Untuk tahun anggaran 2026, Pemerintah Kota Makassar telah mengalokasikan dana sekitar Rp124 miliar untuk tahap awal pembangunan fisik, yang mencakup pekerjaan pematangan lahan seperti penimbunan kawasan stadion.
Sebelumnya, sepanjang 2025, pemerintah kota memprioritaskan penyelesaian aspek legalitas lahan seluas 23 hektare guna memastikan kepastian hukum proyek.
Selain itu, berbagai dokumen pendukung seperti feasibility study (FS), analisis dampak lalu lintas (andalalin), hingga analisis mengenai dampak lingkungan (AMDAL) juga telah dirampungkan.
Langkah tersebut dinilai penting untuk memastikan pembangunan berjalan sesuai regulasi serta menghindari potensi permasalahan di masa depan.
Zuhaelsy menegaskan bahwa seluruh perusahaan memiliki kesempatan yang sama untuk mengikuti tender konstruksi, selama memenuhi standar teknis yang ditetapkan, termasuk mengacu pada standar internasional.

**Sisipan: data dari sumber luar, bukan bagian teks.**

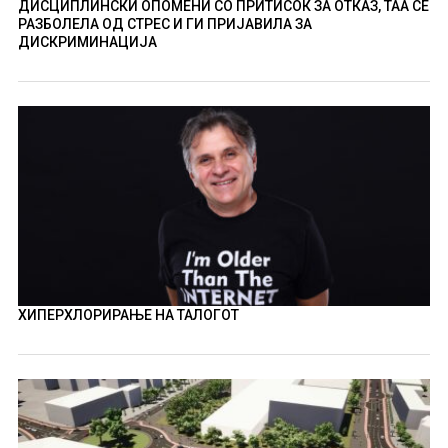
ДИСЦИПЛИНСКИ ОПОМЕНИ СО ПРИТИСОК ЗА ОТКАЗ, ТАА СЕ
РАЗБОЛЕЛА ОД СТРЕС И ГИ ПРИЈАВИЛА ЗА
ДИСКРИМИНАЦИЈА
ХИПЕРХЛОРИРАЊЕ НА ТАЛОГОТ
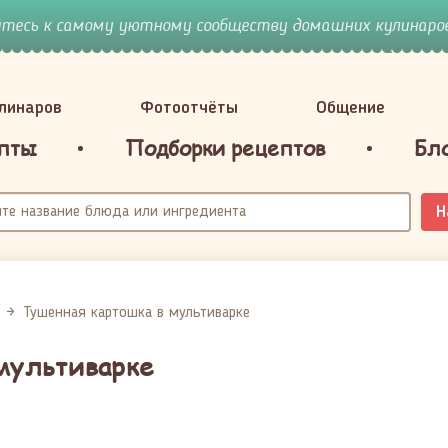
йтесь к самому уютному сообществу домашних кулинаров
улинаров
Фотоотчёты
Общение
пты
Подборки рецептов
Бл
Н
Тушенная картошка в мультиварке
мультиварке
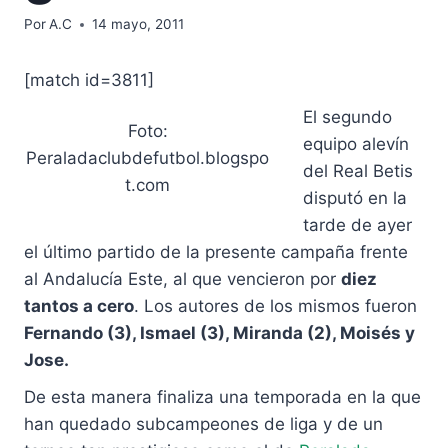
Por
A.C
14 mayo, 2011
[match id=3811]
El segundo
Foto:
equipo alevín
Peraladaclubdefutbol.blogspo
del Real Betis
t.com
disputó en la
tarde de ayer
el último partido de la presente campaña frente
al Andalucía Este, al que vencieron por
diez
tantos a cero
. Los autores de los mismos fueron
Fernando (3), Ismael (3), Miranda (2), Moisés y
Jose.
De esta manera finaliza una temporada en la que
han quedado subcampeones de liga y de un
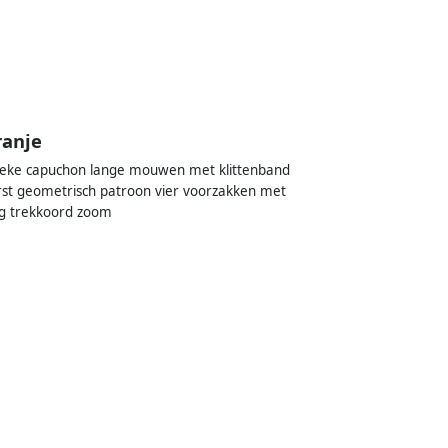
ranje
assieke capuchon lange mouwen met klittenband
st geometrisch patroon vier voorzakken met
ing trekkoord zoom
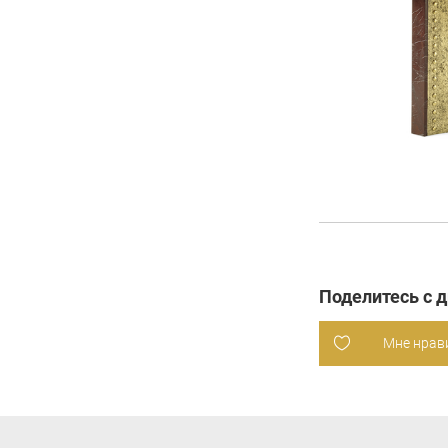
Поделитесь с 
Мне нрав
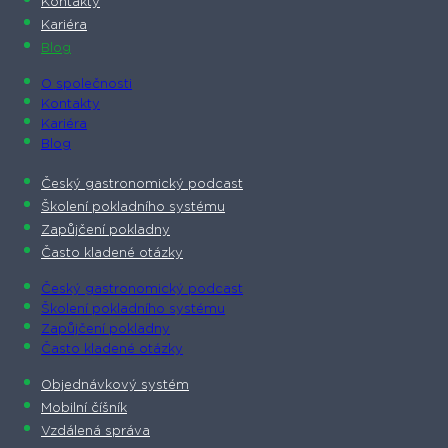
Kontakty
Kariéra
Blog
O společnosti​
Kontakty
Kariéra
Blog
Český gastronomický podcast​
Školení pokladního systému
Zapůjčení pokladny
Často kladené otázky
Český gastronomický podcast​
Školení pokladního systému
Zapůjčení pokladny
Často kladené otázky
Objednávkový systém
Mobilní číšník
Vzdálená správa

“Semua memiliki kesempatan yang sama, namun harus memiliki kapasitas dan pengalaman yang memadai karena ini proyek besar,” tutupnya.
Dengan progres yang terus bergerak, pembangunan Stadion Untia kini tidak lagi sekadar wacana, melainkan telah memasuki tahap nyata menuju realisasi sebagai fasilitas olahraga modern di Kota Makassar.